Ketika temanku bertanya, “Buku 99 Cahaya di Langit Eropa bagus nggak?” aku menjawab, “Menurutku, sih, bagus. Nggak tahu, deh, kalau menurut kamu.” Yah, aku berusaha untuk tidak melewatkan kata “menurutku”. Kenapa? Karena ukuran bagus atau tidaknya sebuah buku – khususnya novel karena yang sering kubaca cuma novel – amat relatif. Novel merupakan salah satu bentuk karya seni. Dan penilaian terhadap karya seni sangat relatif – kalau tidak bisa dibilang subjektif. Misalkan ada seorang anak mengerjakan sebuah soal Matematika dengan benar. Kalau ada sepuluh orang yang menilai, besar kemungkinan kesepuluh orang tersebut memberi nilai yang sama terhadap anak tersebut. Sedangkan kalau anak tersebut diminta menggambar pemandangan lalu hasilnya dinilai oleh sepuluh orang, besar kemungkinan masing-masing dari kesepuluh orang tersebut memberi nilai yang berbeda. Begitu juga sebuah novel. Kalau sepuluh orang diminta memberi penilaian terhadap sebuah novel, misalnya satu bintang untuk nilai jelek sampai lima bintang untuk nilai sangat bagus, bisa jadi penilaiannya sangat bervariasi. Ada yang memberi satu bintang, ada yang memberi dua bintang, ada juga yang memberi lima bintang.
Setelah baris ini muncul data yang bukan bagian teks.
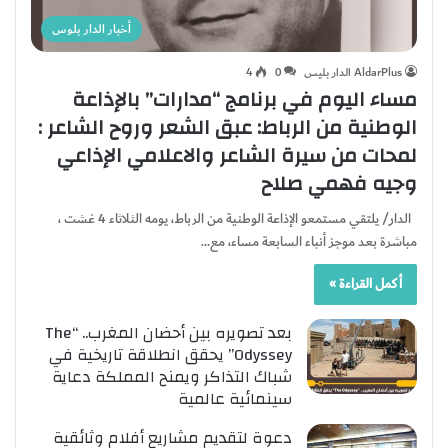
أخبار الدار بلوس
AldarPlus الدار بليس
0
4
مساء اليوم في برنامج “مدارات” بالإذاعة
الوطنية من الرباط: عبق الشعر وروح الشاعر :
لمحات من سيرة الشاعر والاعلامي الإذاعي
وجيه فهمي صلاح
الدار/ يلتقي مستمعو الإذاعة الوطنية من الرباط، يومه الثلاثاء 4 غشت ،
مباشرة بعد موجز أنباء السابعة مساء، مع…
أكمل القراءة »
بعد تصويره بين أحضان المغرب.. “The
Odyssey” يحقق انطلاقة تاريخية في
شباك التذاكر ويمنح المملكة دعاية
سينمائية عالمية
دعوة لتقديم مشاريع أفلام وثائقية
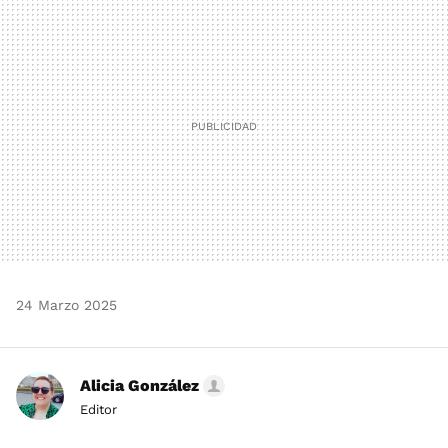
MAIL
24 Marzo 2025
Alicia González
Editor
Itu tergantung selera. Masa? Iya! Masing-masing orang punya preferensi sendiri. Misalnya dari segi tema cerita, ada yang menggemari cerita romantis seperti Twilight (eh, Twilight romantis nggak, sih?), ada yang menggemari fiksi fantasi seperti Eragon dan Harry Potter, ada yang menggemari cerita detektif seperti Lima Sekawan, ada yang menggemari cerita horor seperti... seperti entah apa contohnya, dan ada juga yang menggemari cerita komedi seperti Lupus. Kalau orang yang menggemari cerita horor ditanya pendapatnya mengenai Twilight mungkin dia akan memberi nilai satu bintang sambil berkomentar, “Please, deh! Apa-apaan, masa vampire nggak ada serem-seremnya gitu!” Atau kalau orang yang suka cerita romantis diminta menilai cerita Sherlock Holmes (misalnya yang Study in Scarlett), mungkin dia akan berkomentar, “Beuh, ceritanya bikin puyeng. Nggak ada romantis-romantisnya pula.”
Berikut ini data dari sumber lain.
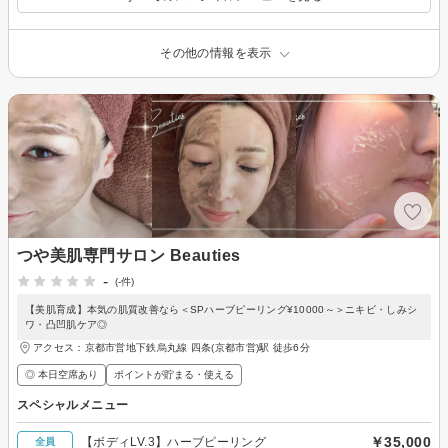
その他の情報を表示
つや美肌専門サロン Beauties
-
(-件)
【美肌育成】本気の肌質改善なら＜SPハーブピーリング¥10000～＞ニキビ・しみシ
ワ・凸凹肌ケア◎
アクセス：京都市営地下鉄烏丸線 四条(京都市営)駅 徒歩6分
◎ 本日空席あり
ポイントが貯まる・使える
スペシャルメニュー
￥35,000
【ボディLV.3】ハーブピーリング
全員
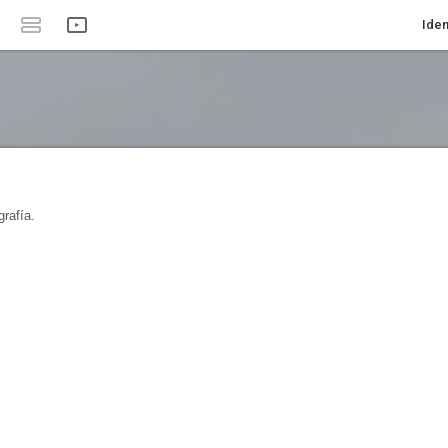
Iden
rafía.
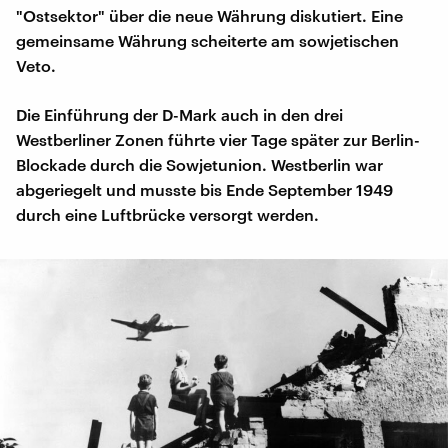
"Ostsektor" über die neue Währung diskutiert. Eine
gemeinsame Währung scheiterte am sowjetischen
Veto.
Die Einführung der D-Mark auch in den drei
Westberliner Zonen führte vier Tage später zur Berlin-
Blockade durch die Sowjetunion. Westberlin war
abgeriegelt und musste bis Ende September 1949
durch eine Luftbrücke versorgt werden.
Dari semua buku di gambar ini, hanya sebagian yang sesuai seleraku

Selain tema cerita, preferensi terhadap gaya bahasa pun sangat berpengaruh terhadap penilaian pembaca. Biarpun temanya sesuai selera, kalau gaya penulisannya tidak sesuai selera, sama saja bohong. Misalnya novel The Lost Java. Bagiku ide ceritanya sangat menarik, nyaris membuatku berharap novel ini akan seperti Deception Point-nya Dan Brown. Sayangnya, gaya bahasanya tidak sesuai seleraku. Misalnya dalam kalimat berikut: Mereka duduk berdekatan dengan pintu yang di atasnya terdapat layar digital menyala warna merah bertuliskan kata petunjuk, EXIT. Mungkin bagi orang-orang yang menyukai gaya bahasa berpanjang-panjang akan menganggap kalimat tersebut keren. Tapi, pencinta gaya bahasa lugas, sederhana, dan nggak ngalar-ngalar sepertiku mungkin akan mengomentari kalimat tersebut, “Yaelaaah... Bilang aja mereka duduk dekat pintu keluar!” Selain itu, ada orang yang lebih menyukai cerita dengan sudut pandang orang pertama (akuan), ada juga yang menyukai cerita dengan sudut pandang orang ketiga (bukan selingkuhan, lho, ya!) atau kata guruku disebut diaan-serbatahu. Untuk kata ganti yang digunakan para tokohnya pun bisa jadi alasan untuk suka atau tidak suka. Ada yang tidak suka cerita yang tokohnya ber-gue-elo, ada yang tidak suka cerita yang tokohnya ber-aku-engkau. Yah, ini berkaitan dengan genre juga, sih. Kalau novel metropop (entah apa maksudnya metropop ini) tidak jarang yang tokohnya ber-gue-elo.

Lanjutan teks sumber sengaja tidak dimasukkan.